In [9], two widely used approaches to chaos synchronization were investigated: active control and backstepping control. Different initial conditions were considered for two identical chaotic systems (Master/Drive of Rucklidge Systems). In the concept of synchronization of two similar nonlinear chaotic systems, it is assumed that different initial conditions are initially assumed and that the Master system can follow the trajectories of the Drive system. An appropriate control law is applied, and it is assumed that the two chaotic systems cannot synchronize with each other. However, if the two systems share information regularly, they will be able to synchronize. For the synchronization of chaos, a multitude of methods can be used: the linear error feedback method, the delayed feedback method, the active control approach, the impulsive method, the backstepping approach, and other control methods. These methods have been applied to many practical systems [9], such as the Rikitake two-disk dynamo, Chua’s circuits, Van der Pol Duffing oscillators, nonlinear Bloch equations modeling nuclear magnetic resonance, electrical circuits modeling nonlinear “jerk” equations, nonlinear equations of acoustic gravitational waves, and other chaotic systems.

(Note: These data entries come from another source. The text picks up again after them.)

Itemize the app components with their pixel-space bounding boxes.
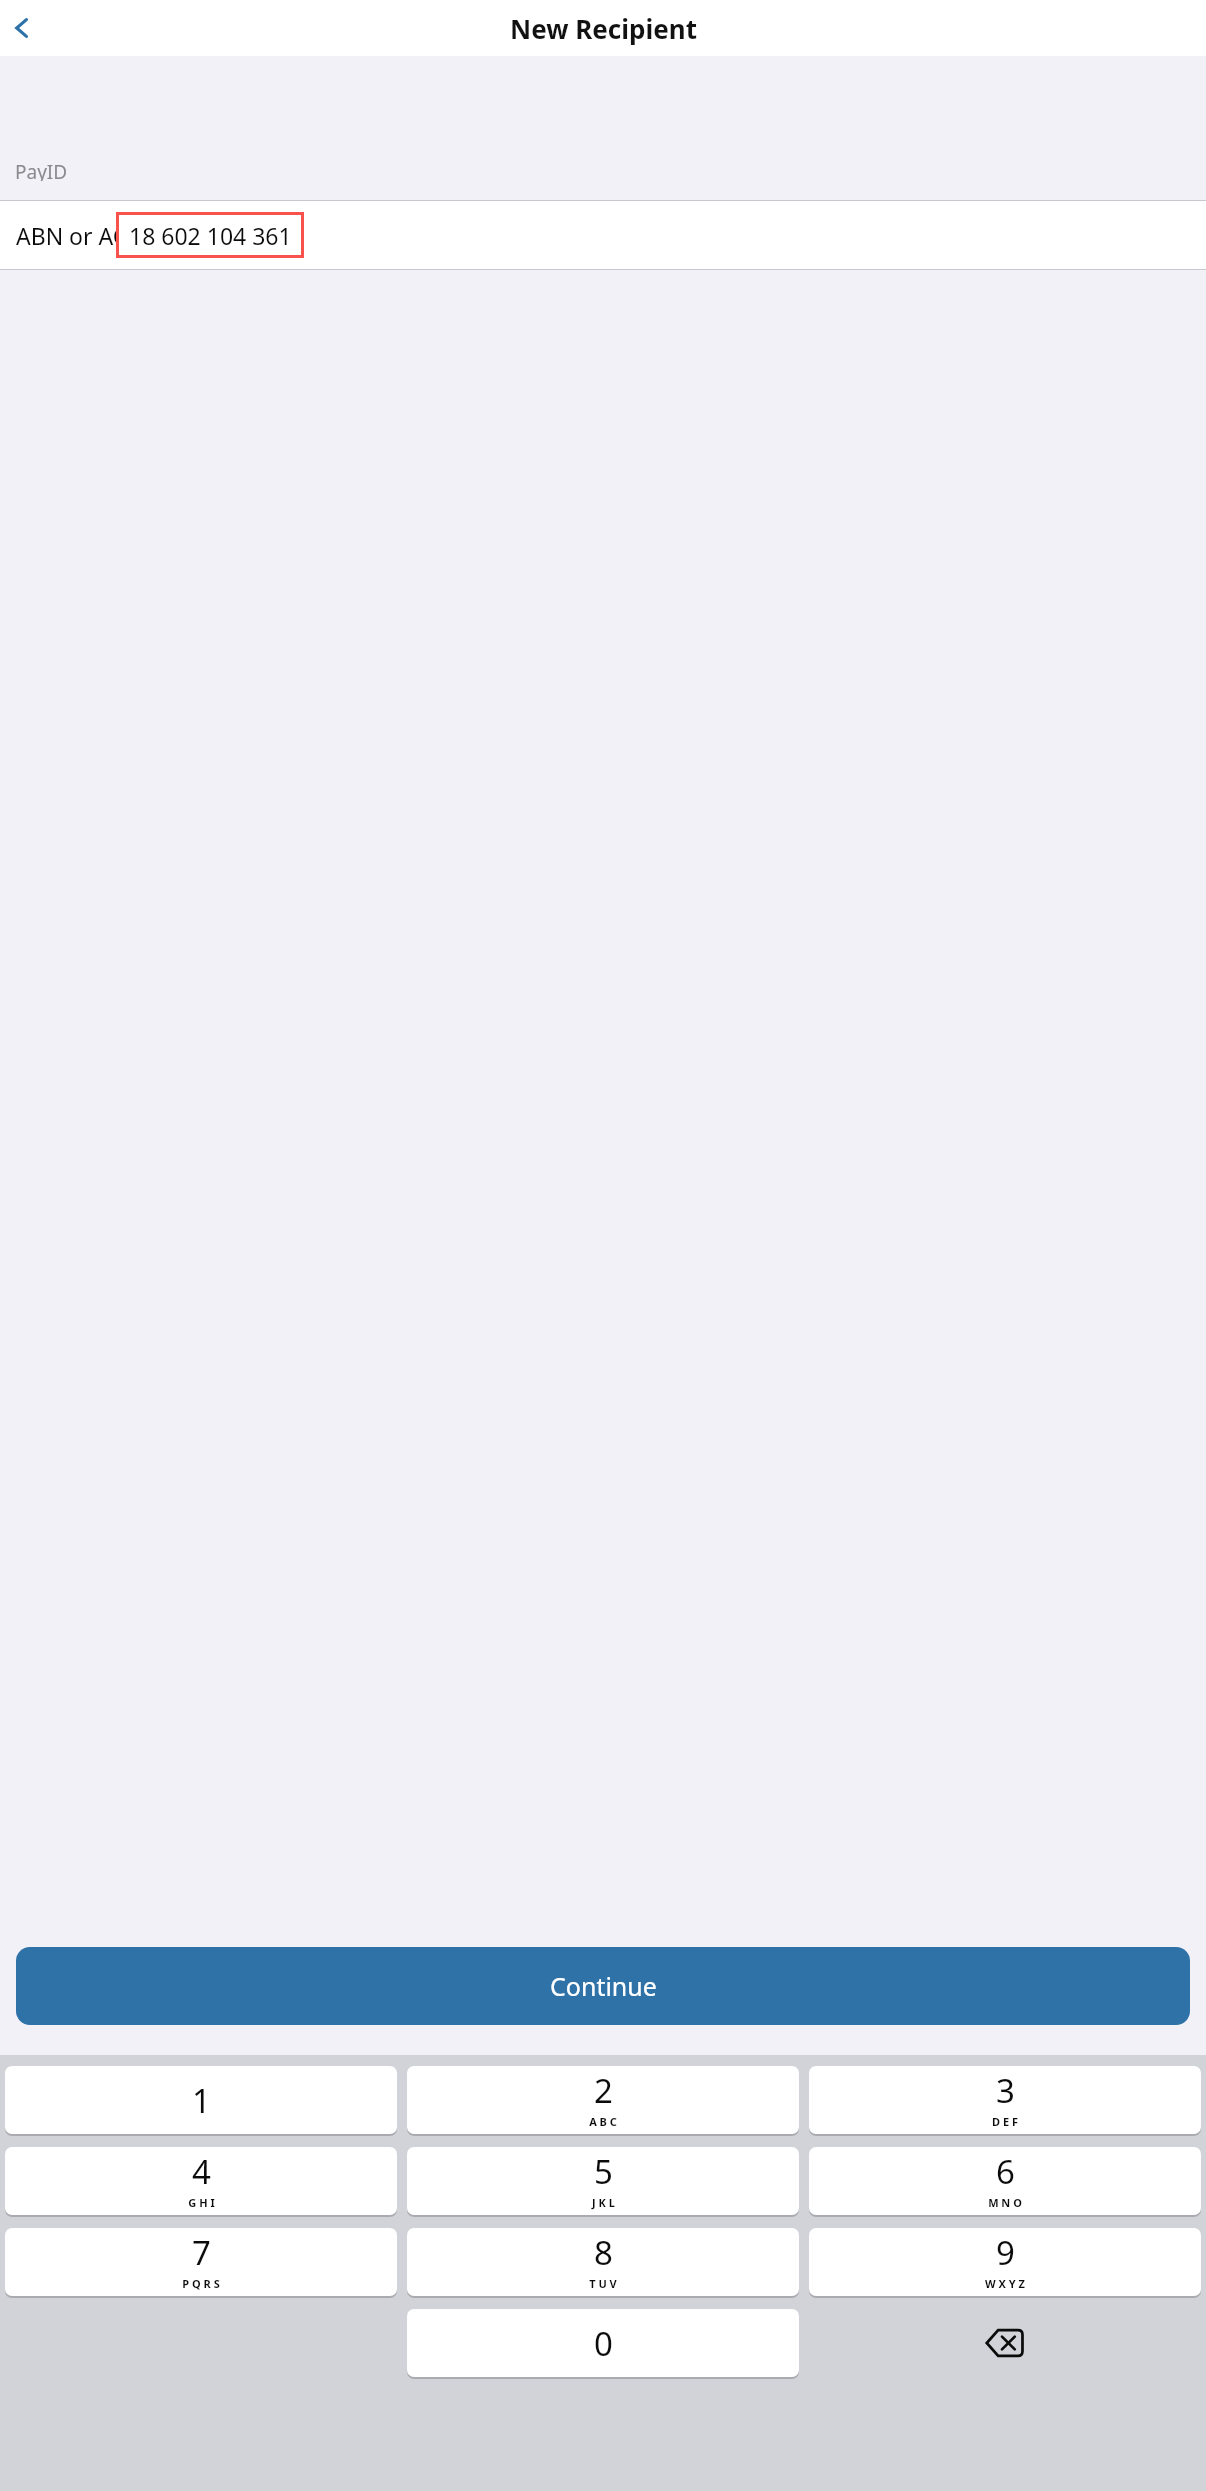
- staticText: 3: [996, 2068, 1015, 2113]
- button[interactable]: 6: [809, 2147, 1201, 2215]
- staticText: ABN or ACN: [16, 220, 145, 251]
- staticText: J K L: [592, 2195, 615, 2210]
- staticText: PayID: [15, 159, 68, 181]
- button[interactable]: 4: [5, 2147, 397, 2215]
- staticText: 6: [996, 2149, 1015, 2194]
- staticText: W X Y Z: [985, 2276, 1025, 2291]
- staticText: G H I: [188, 2195, 215, 2210]
- button[interactable]: 7: [5, 2228, 397, 2296]
- button[interactable]: 1: [5, 2066, 397, 2134]
- staticText: 18 602 104 361: [129, 220, 292, 251]
- staticText: 1: [192, 2078, 211, 2123]
- button[interactable]: Backspace: [945, 2308, 1065, 2378]
- staticText: 8: [594, 2230, 613, 2275]
- button[interactable]: 3: [809, 2066, 1201, 2134]
- staticText: Continue: [550, 1969, 657, 2003]
- staticText: 4: [192, 2149, 211, 2194]
- staticText: 2: [594, 2068, 613, 2113]
- button[interactable]: 5: [407, 2147, 799, 2215]
- staticText: T U V: [589, 2276, 617, 2291]
- staticText: M N O: [988, 2195, 1022, 2210]
- button[interactable]: 9: [809, 2228, 1201, 2296]
- button[interactable]: 8: [407, 2228, 799, 2296]
- staticText: A B C: [589, 2114, 617, 2129]
- staticText: 0: [594, 2321, 613, 2366]
- button[interactable]: 2: [407, 2066, 799, 2134]
- staticText: New Recipient: [510, 11, 697, 46]
- button[interactable]: Back: [2, 8, 42, 48]
- button[interactable]: Continue: [16, 1947, 1190, 2025]
- staticText: 5: [594, 2149, 613, 2194]
- button[interactable]: 18 602 104 361: [116, 212, 304, 258]
- button[interactable]: ABN or ACN: [0, 200, 1206, 270]
- staticText: 7: [192, 2230, 211, 2275]
- staticText: D E F: [992, 2114, 1018, 2129]
- staticText: P Q R S: [182, 2276, 220, 2291]
- button[interactable]: 0: [407, 2309, 799, 2377]
- staticText: 9: [996, 2230, 1015, 2275]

We propose, for this study, the Rucklidge-type dynamical system described in [2] with four dimensionless physical parameters (a, b, c, $d>0$):

(1)$\left\{\begin{array}{c}\dot{x}=-ax+by-cyz\hfill \\ \dot{y}=dx\hfill \\ \dot{z}=y^2-z\hfill \end{array}\right.,$

(2)$\begin{array}{c}x(0)=x_{i0},y(0)=y_{i0},z(0)=z_{i0}.\hfill \end{array}$

The Rucklidge chaotic system (1) and its equilibria, as well as their basic dynamical properties, were evaluated: Lyapunov exponents and bifurcation diagrams (as discussed in [2]).

For $c=d=1$, the existence of Darboux and analytic first integrals of System (1) were studied in [3]. Specifically, it was investigated that System (1) had no analytic first integral, but the linear part of System (1) had two independent first integrals in each of the cases: $a=0$, $b\ne 0$; $a\ne 0$, $b=0$; $ab\ne 0$, $b=-{\displaystyle \frac{a^2}{4}}$, and $ab\ne 0$, $b\ne -{\displaystyle \frac{a^2}{4}}$, respectively.

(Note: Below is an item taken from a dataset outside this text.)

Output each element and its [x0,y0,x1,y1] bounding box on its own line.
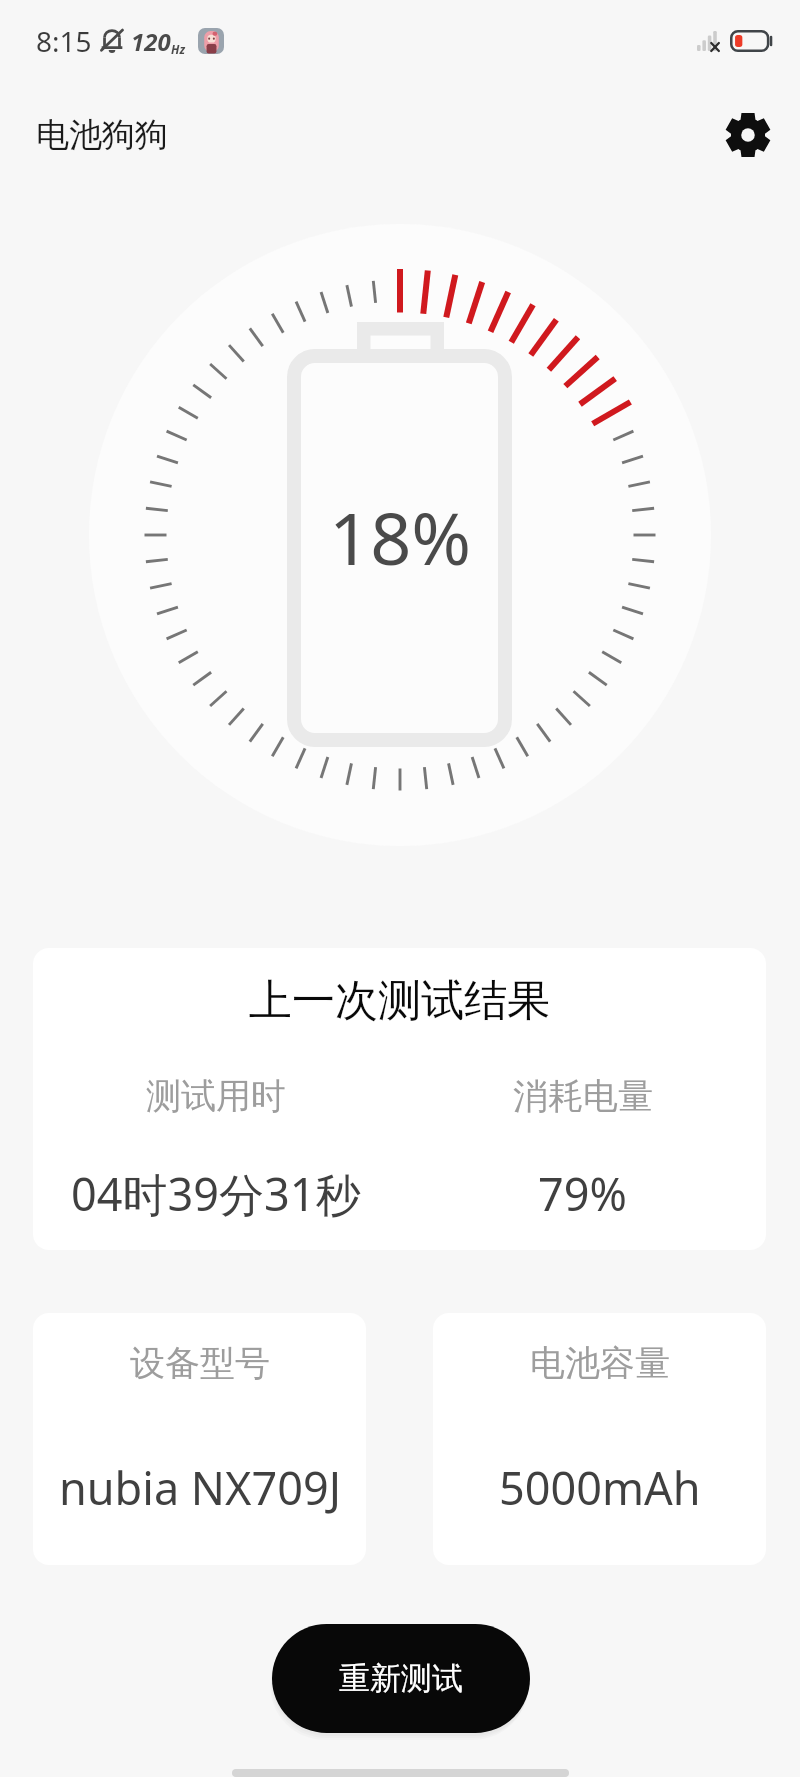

It is easy to see that the eigenvalues of the linear part of System (1) are ${\lambda }_1=-1<0$, ${\lambda }_2={\displaystyle \frac{-a+\sqrt{a^2+4bd}}{2}}>0$, ${\lambda }_3={\displaystyle \frac{-a-\sqrt{a^2+4bd}}{2}}<0$.

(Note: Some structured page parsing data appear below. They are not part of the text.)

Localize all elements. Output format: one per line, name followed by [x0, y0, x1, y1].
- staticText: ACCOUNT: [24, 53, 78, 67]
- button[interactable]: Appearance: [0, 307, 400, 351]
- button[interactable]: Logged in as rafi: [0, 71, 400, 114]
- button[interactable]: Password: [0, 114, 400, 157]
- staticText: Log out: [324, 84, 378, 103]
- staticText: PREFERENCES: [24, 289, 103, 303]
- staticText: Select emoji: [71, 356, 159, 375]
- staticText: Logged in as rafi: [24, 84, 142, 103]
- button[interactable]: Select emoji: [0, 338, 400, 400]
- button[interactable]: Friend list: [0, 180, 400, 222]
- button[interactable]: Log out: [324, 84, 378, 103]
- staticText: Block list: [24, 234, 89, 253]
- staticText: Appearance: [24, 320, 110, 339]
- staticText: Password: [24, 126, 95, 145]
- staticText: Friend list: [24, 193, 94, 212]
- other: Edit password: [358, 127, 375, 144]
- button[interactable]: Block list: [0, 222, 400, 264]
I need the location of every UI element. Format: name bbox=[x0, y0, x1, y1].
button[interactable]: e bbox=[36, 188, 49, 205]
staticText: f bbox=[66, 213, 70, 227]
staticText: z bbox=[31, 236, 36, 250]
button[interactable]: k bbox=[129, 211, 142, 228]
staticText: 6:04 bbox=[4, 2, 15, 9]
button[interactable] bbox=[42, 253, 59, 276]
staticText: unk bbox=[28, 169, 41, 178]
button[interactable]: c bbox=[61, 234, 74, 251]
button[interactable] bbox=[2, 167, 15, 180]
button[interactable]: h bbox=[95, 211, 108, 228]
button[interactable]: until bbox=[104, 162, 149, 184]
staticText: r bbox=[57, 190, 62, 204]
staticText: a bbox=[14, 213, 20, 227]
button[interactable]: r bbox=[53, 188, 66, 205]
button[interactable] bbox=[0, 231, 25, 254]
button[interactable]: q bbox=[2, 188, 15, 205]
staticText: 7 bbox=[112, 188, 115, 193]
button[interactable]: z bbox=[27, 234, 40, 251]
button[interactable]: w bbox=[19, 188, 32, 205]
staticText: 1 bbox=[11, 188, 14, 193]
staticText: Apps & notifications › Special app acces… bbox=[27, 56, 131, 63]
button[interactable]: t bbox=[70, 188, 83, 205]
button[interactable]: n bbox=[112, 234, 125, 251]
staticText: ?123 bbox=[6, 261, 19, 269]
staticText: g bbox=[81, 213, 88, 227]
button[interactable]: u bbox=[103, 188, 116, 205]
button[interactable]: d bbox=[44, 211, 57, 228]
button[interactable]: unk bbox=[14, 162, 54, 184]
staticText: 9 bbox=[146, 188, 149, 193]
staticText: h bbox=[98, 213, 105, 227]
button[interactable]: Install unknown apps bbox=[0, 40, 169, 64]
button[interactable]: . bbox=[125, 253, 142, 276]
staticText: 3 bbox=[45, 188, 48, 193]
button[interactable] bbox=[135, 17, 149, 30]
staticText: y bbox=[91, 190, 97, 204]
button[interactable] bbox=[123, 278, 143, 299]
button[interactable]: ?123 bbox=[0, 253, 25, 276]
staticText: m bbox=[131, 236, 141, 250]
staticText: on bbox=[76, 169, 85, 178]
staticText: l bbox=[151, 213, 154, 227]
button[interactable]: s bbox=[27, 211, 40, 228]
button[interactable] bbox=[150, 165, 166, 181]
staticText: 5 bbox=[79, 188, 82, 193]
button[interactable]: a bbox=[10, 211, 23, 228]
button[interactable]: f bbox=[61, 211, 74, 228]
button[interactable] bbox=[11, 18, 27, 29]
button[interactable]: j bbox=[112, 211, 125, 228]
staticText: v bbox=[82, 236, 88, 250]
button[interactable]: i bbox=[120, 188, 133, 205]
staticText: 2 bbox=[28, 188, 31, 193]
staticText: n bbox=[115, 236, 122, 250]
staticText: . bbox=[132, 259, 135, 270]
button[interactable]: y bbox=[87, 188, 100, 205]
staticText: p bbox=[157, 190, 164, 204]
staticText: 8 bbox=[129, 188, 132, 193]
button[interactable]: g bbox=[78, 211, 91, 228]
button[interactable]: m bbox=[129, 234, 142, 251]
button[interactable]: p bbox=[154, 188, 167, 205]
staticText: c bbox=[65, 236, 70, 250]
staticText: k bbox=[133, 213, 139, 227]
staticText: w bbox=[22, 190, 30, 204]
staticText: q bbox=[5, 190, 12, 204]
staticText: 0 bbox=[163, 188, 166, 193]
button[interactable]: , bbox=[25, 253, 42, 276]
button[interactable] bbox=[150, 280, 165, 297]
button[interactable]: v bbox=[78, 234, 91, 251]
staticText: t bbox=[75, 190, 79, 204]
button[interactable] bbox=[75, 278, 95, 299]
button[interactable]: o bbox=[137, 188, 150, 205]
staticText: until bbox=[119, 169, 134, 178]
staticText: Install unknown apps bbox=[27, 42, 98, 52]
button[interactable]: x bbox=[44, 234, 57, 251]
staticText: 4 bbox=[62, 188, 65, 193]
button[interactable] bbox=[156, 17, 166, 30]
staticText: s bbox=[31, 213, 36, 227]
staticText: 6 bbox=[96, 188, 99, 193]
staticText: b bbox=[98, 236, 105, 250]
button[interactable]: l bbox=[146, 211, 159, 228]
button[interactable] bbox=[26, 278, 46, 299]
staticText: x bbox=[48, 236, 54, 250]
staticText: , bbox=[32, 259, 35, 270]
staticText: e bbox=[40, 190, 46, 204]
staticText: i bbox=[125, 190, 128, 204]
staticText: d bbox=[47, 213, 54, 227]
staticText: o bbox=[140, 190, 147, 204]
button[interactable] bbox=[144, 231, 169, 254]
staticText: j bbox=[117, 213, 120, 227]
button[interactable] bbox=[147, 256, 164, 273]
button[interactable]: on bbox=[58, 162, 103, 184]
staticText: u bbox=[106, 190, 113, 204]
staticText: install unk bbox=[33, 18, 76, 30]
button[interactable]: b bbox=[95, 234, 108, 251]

Based on these considerations, we built semi-analytical solutions of System (1) with their behaviors, asymptotic or damped oscillations, using the OAFM.

This work has the following structure: Section 1 introduces the general properties of the Rucklidge-type dynamical system. Section 2 describes the Optimal Auxiliary Functions Method (OAFM) and its application in deriving semi-analytical solutions. Section 3 is dedicated to the numerical results and validation of the applied method. Lastly, Section 4 highlights the main conclusions.

2. The Optimal Auxiliary Functions Method (OAFM)

2.1. Stepwise OAFM

The steps of the OAFM were presented in [11,12], where the differential equation in general form was considered:

(3)$\begin{array}{c}{\displaystyle \mathcal{L}\left[\overline{v}(t)\right]+g(t)+\mathcal{N}\left[\overline{v}(t)\right]=0,}\hfill \\ \mathcal{B}(\overline{v}(0),\dot{\overline{v}}(0))=0,\hfill \end{array}$

(4)${\displaystyle \overline{v}(t)=v_0(t)+v_1(t,C_i),i=1,2,\dots ,s.}$

The next step was to obtain the initial approximation $v_0(t)$ and the first approximation $v_1(t,C_i)$.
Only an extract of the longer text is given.